В 11 часу приехал Лев Бертенсон с братом и после осмотра больного и его выделений определил холеру. Немедленно послали за фельдшером. Налицо нас с докторами было при больном восемь человек: три графа Литке, наш племянник, Давыдов, Назар Литров, фельдшер и я. В 12 часу Петр Ильич начал с криком жаловаться на судороги. Общими усилиями мы начали растирать его. Судороги, при полном сознании больного, проявлялись разом в разных частях тела, и больной просил растирать то ту, то другую часть тела. Голова и конечности начали резко синеть и совершенно похолодели. Незадолго до появления первых судорог Петр Ильич спросил меня: «не холера ли это?»; я, однако, скрыл от него правду. Когда же он услышал, как доктора отдавали приказание о предохранительных мерах против заражения, когда увидел нас, по настоянию докторов, облаченных в белые фартуки, то он воскликнул: «Так вот она, холера!» Больших подробностей об этом периоде болезни сказать трудно. Вплоть до 5 часов утра это была одна непрерывная борьба с судорогами и коченением, которые чем дальше, тем менее уступали энергическому трению и искусственному согреванию тела. Было несколько моментов, когда, казалось, смерть наступала, но вспрыскивание мускуса и клизмы из танина освежали больного.
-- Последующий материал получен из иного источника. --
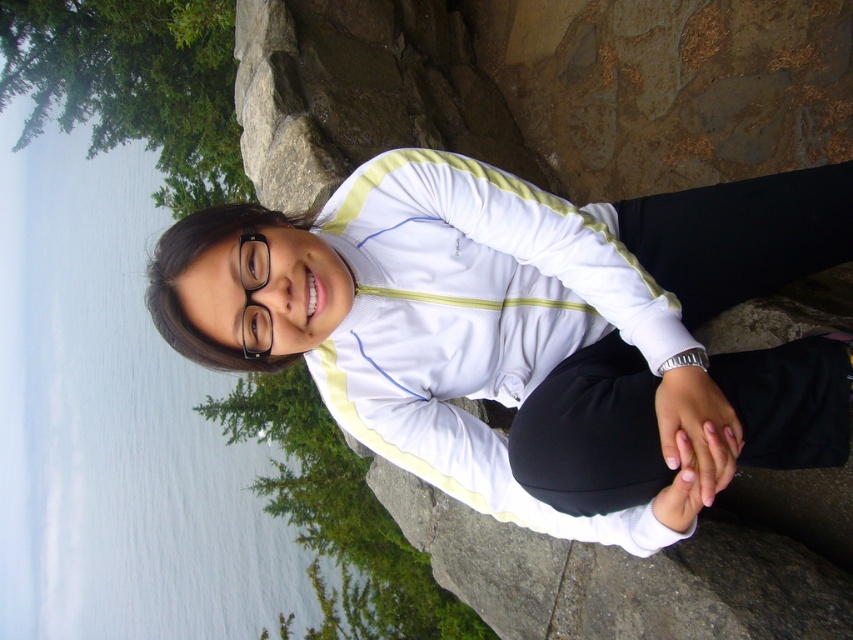 Question: Can you confirm if white smooth jacket at center is positioned below transparent plastic glasses at center?

Choices:
 (A) no
 (B) yes

Answer: (B)

Question: Which of the following is the farthest from the observer?

Choices:
 (A) transparent plastic glasses at center
 (B) silver metallic bracelet at lower center
 (C) white smooth jacket at center

Answer: (A)

Question: Is white smooth jacket at center bigger than transparent plastic glasses at center?

Choices:
 (A) no
 (B) yes

Answer: (B)

Question: Is white smooth jacket at center bigger than transparent plastic glasses at center?

Choices:
 (A) yes
 (B) no

Answer: (A)

Question: Which object is the closest to the silver metallic bracelet at lower center?

Choices:
 (A) transparent plastic glasses at center
 (B) white smooth jacket at center

Answer: (B)

Question: Which object is positioned farthest from the transparent plastic glasses at center?

Choices:
 (A) white smooth jacket at center
 (B) silver metallic bracelet at lower center

Answer: (B)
К 5 часам болезнь стала уступать, больной относительно успокоился, жалуясь только на подавленное состояние духа. До этого страшнее всего были минуты, когда он жаловался на боль около сердца и на отсутствие воздуха; тут же это прекратилось. Рвоты и испражнения потеряли свой страшный вид, но повторялись довольно часто. Судороги появлялись тогда, когда он старался делать какие-нибудь движения. Появилась жажда, причем он говорил, как в воображении питье представляется ему несравненно более отрадным, чем в действительности. Едва ему давали чайными ложками питье, как он с отвращением от него отворачивался, но через нисколько минут снова молил о том же.
Вообще же его смущало то, что проявления болезни вызывали столько беспокойства в окружающих. Среди самых сильных припадков он как бы извинялся за причиняемый труд, боялся, что некоторые подробности вызывают отвращение, и настолько сохранял сознание, что даже временами шутил. Так, он обратился к своему любимцу-племяннику со словами: «Я боюсь, что ты потеряешь ко мне всякое уважение после всех этих пакостей». Он все время уговаривал всех идти спать и благодарил за каждую малейшую услугу. Рано утром, как только можно было оставить уход за больным, В. Б. Бертенсон через меня устно дал знать полиции о случившемся.